Classical or jazz, ballet or contemporary dance... in fact, in parallel with his career as a choreographer in classical ballet, Balanchine took a keen interest in jazz and popular music! He discovered Fred Astaire, whom he considered an exceptional dancer:

"You find a bit of Fred Astaire in everyone's way of dancing - a pause here, a movement there. That was Astaire's originality.

He went on to write three choreographies for Broadway. His love of seemingly popular music is also evident in Circus Polka, for dancers... and elephants, with music by Igor Stravinsky (track 7), one of the choreographer's most important collaborators - another Russian in exile, another avant-gardist he met in Europe in 1928 and with whom he wrote over thirty ballets (tracks 8-12)!

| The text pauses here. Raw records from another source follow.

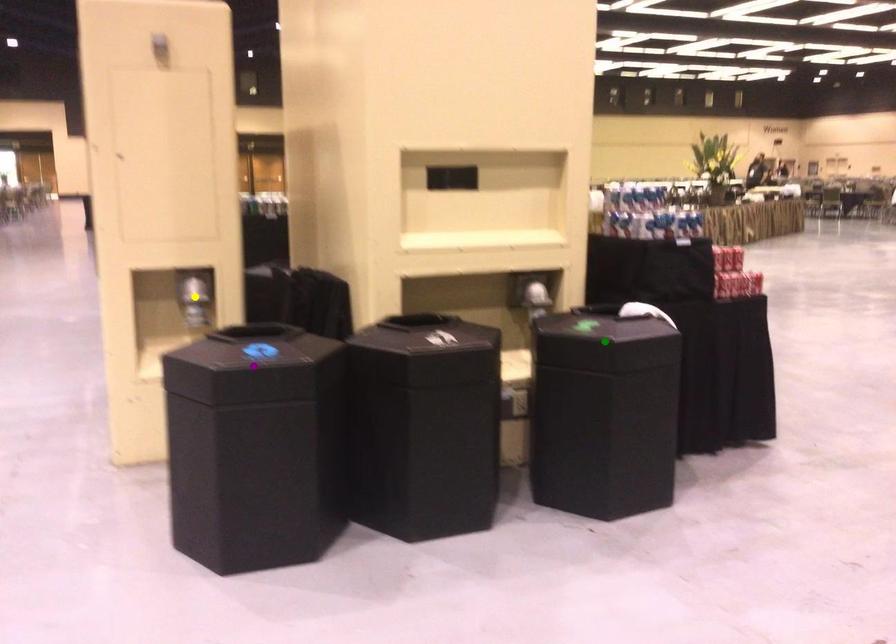 Order these from farthest to nearest:
yellow point
purple point
green point

yellow point
green point
purple point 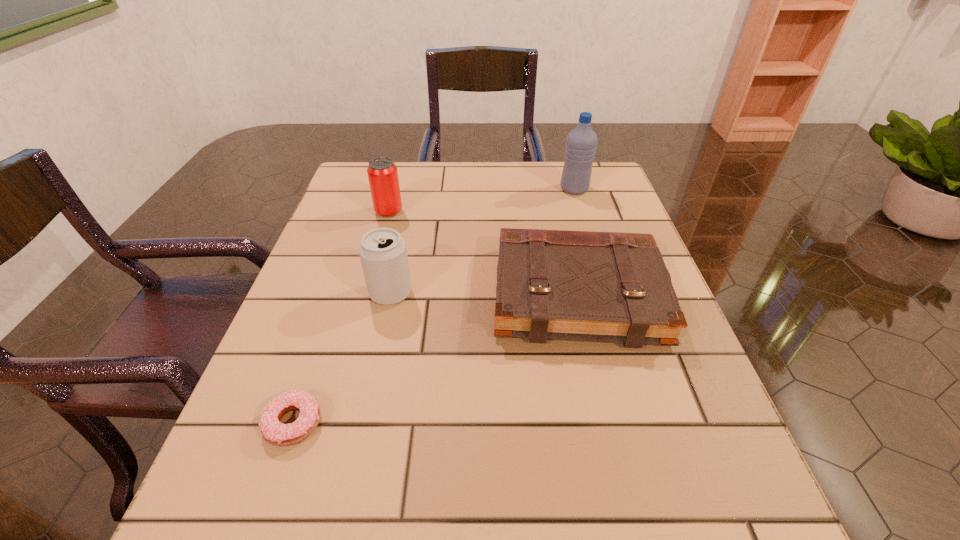 Where is `the tallest object`? Image resolution: width=960 pixels, height=540 pixels. the tallest object is located at coordinates (581, 143).

This screenshot has height=540, width=960. Find the location of `the farthest object`. the farthest object is located at coordinates (581, 143).

Locate an element on the screen. The height and width of the screenshot is (540, 960). the nearer can is located at coordinates (383, 254).

In order to click on the farther can in this screenshot , I will do `click(382, 172)`.

You are a GUI agent. You are given a task and a screenshot of the screen. Output one action in this format:
    pyautogui.click(x=<x>, y=<y>)
    Task: Click on the second shortest object
    Image resolution: width=960 pixels, height=540 pixels.
    Given the screenshot: What is the action you would take?
    pyautogui.click(x=551, y=284)

At what (x,y) coordinates should I click in order to perform the action: click on the shortest object. Please return your answer as a coordinate pair (x, y). Looking at the image, I should click on click(x=279, y=434).

This screenshot has height=540, width=960. What are the coordinates of `doughnut` in the screenshot? It's located at (279, 434).

The width and height of the screenshot is (960, 540). I want to click on free location located on the front of the farthest object, so click(x=610, y=307).

Identify the location of vacant space situated on the front of the nearer can. (357, 446).

In order to click on free space located 0.300m on the front of the second farthest object in this screenshot , I will do `click(362, 309)`. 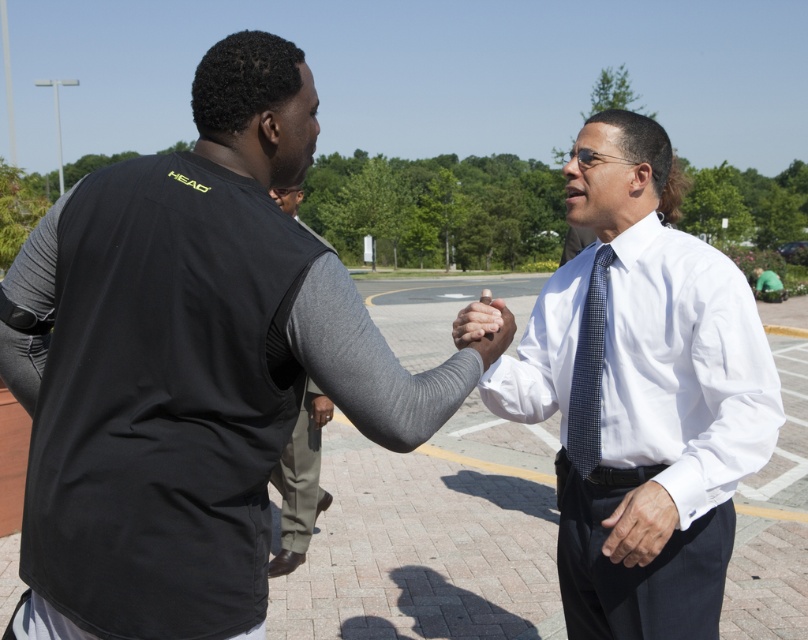 Who is positioned more to the left, white shirt at center or gray fabric sleeve at center?

gray fabric sleeve at center

Does white shirt at center appear on the left side of gray fabric sleeve at center?

No, white shirt at center is not to the left of gray fabric sleeve at center.

In the scene shown: Who is more forward, (x=623, y=300) or (x=314, y=486)?

Positioned in front is point (x=623, y=300).

You are a GUI agent. You are given a task and a screenshot of the screen. Output one action in this format:
    pyautogui.click(x=<x>, y=<y>)
    Task: Click on the white shirt at center
    This screenshot has width=808, height=640.
    Given the screenshot: What is the action you would take?
    pyautogui.click(x=642, y=394)

Based on the photo, which is below, black mesh vest at center or gray fabric sleeve at center?

gray fabric sleeve at center is below.

Who is shorter, black mesh vest at center or gray fabric sleeve at center?

With less height is gray fabric sleeve at center.

Find the location of a particular element. black mesh vest at center is located at coordinates (188, 364).

Is black mesh vest at center above blue checkered tie at center?

Indeed, black mesh vest at center is positioned over blue checkered tie at center.

Which is behind, point (259, 147) or point (600, 388)?

Positioned behind is point (600, 388).

Is point (344, 307) farther from camera compared to point (585, 385)?

That is False.

Where is `black mesh vest at center`? This screenshot has height=640, width=808. black mesh vest at center is located at coordinates (188, 364). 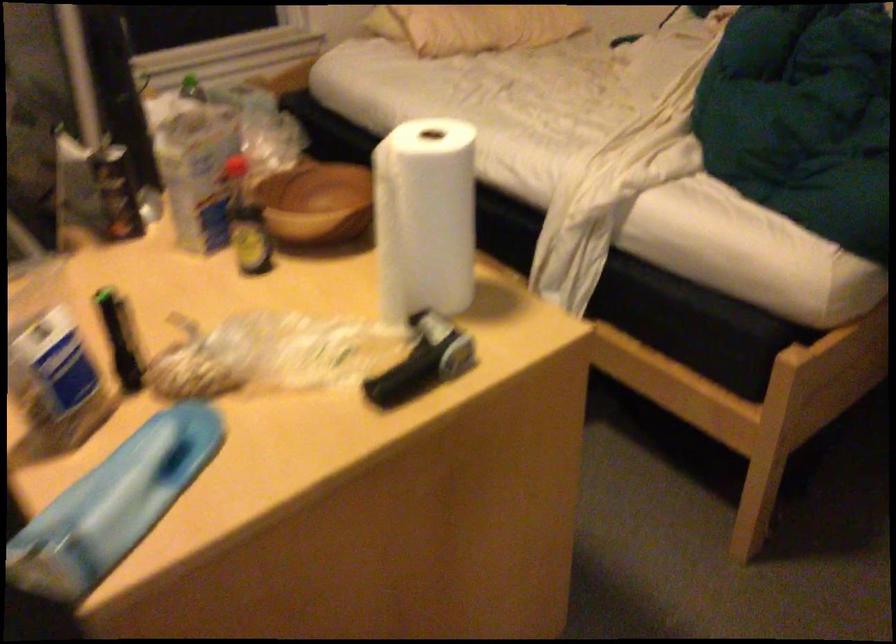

The twenties saw another discovery that led Balanchine to transcend the dichotomy between "classical" and "popular": George Gershwin, a composer close to jazz music and the Broadway scene. The film Goldwyn Follies (track 13), released in 1938, was the occasion for a collaboration between the choreographer and the composer (unfortunately short-lived, as Gershwin died of a brain tumor during filming). More than twenty years later, Balanchine, playing piano on a songbook, imagined a choreography based on a suite of songs composed by Gershwin. He commissioned an orchestrator, set to work and, in 1970, produced Who Cares? (tracks 14-15) The title sets the tone: in the words of one critic,

"it takes extreme self-confidence, or critical confidence, to call a ballet Who Cares?”

Who Cares is the lightness of New York, of Broadway:

"It's an attempt to evoke a world of warm nights, cool martinis, where [Fred and Adele] Astaire look at each other smiling in a spirit of joyful camaraderie," the critic continues.

The music is indeed light - as is the orchestration, which was only completed a few months after the premiere: the latter was performed with the first and last pieces in orchestra, and the entire middle section played on piano! With the exception of a touching tribute in the form of a recording of Gershwin at the piano, "Clap Yo' Hands" (track 16). Gershwin, who had long been eclipsed by the ballet, was reinstated in 2010. Balanchine died ten years after the first performance of Creutzfeld-Jakob disease, diagnosed only after his death.

From one color to the next, the continuity of memory

From Imperial Ballet to Who Cares?, from Tsarist Russia to the glittering nights of Broadway; at first glance, it might seem logical to emphasize the opposition between the two ballets, the tradition and framework of Russia versus the freedom of the United States. But in the end, aren't they two sides of the same coin? In other words, the choreographer's lifelong attachment to memory and remembrance.